### ABOUT THIS TASK
Write the data out again, character for character, with no images.

### RECORDED INFORMATION
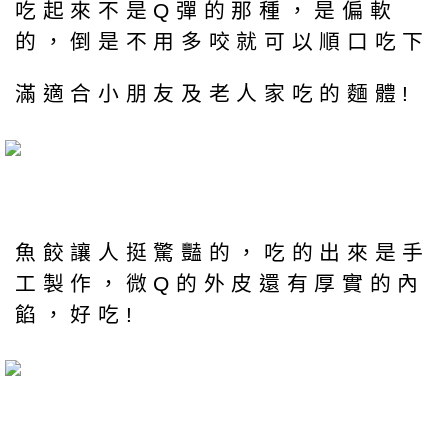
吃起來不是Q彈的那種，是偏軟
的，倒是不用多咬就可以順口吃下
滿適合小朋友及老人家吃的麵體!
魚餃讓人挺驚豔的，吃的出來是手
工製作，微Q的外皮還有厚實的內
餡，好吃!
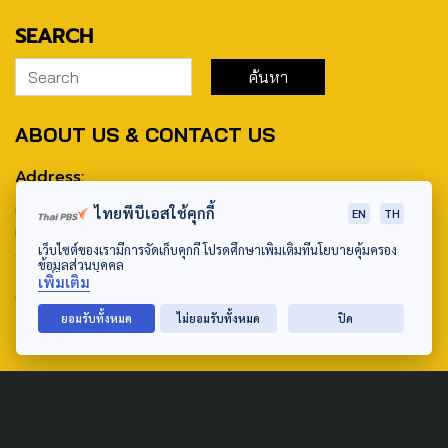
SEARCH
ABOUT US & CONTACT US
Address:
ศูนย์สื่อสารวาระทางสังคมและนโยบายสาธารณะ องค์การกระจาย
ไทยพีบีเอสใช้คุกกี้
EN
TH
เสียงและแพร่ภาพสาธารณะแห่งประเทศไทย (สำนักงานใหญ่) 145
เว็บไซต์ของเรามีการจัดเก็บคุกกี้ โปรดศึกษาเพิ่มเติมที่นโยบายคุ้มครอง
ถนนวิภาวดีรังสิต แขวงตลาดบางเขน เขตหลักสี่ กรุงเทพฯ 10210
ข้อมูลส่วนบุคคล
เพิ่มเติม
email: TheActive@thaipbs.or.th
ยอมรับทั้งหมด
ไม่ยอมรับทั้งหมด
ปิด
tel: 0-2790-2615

### RESULT
吃起來不是Q彈的那種，是偏軟
的，倒是不用多咬就可以順口吃下
滿適合小朋友及老人家吃的麵體!
魚餃讓人挺驚豔的，吃的出來是手
工製作，微Q的外皮還有厚實的內
餡，好吃!
SEARCH
ABOUT US & CONTACT US
Address:
ศูนย์สื่อสารวาระทางสังคมและนโยบายสาธารณะ องค์การกระจาย
ไทยพีบีเอสใช้คุกกี้
EN
TH
เสียงและแพร่ภาพสาธารณะแห่งประเทศไทย (สำนักงานใหญ่) 145
เว็บไซต์ของเรามีการจัดเก็บคุกกี้ โปรดศึกษาเพิ่มเติมที่นโยบายคุ้มครอง
ถนนวิภาวดีรังสิต แขวงตลาดบางเขน เขตหลักสี่ กรุงเทพฯ 10210
ข้อมูลส่วนบุคคล
เพิ่มเติม
email: TheActive@thaipbs.or.th
ยอมรับทั้งหมด
ไม่ยอมรับทั้งหมด
ปิด
tel: 0-2790-2615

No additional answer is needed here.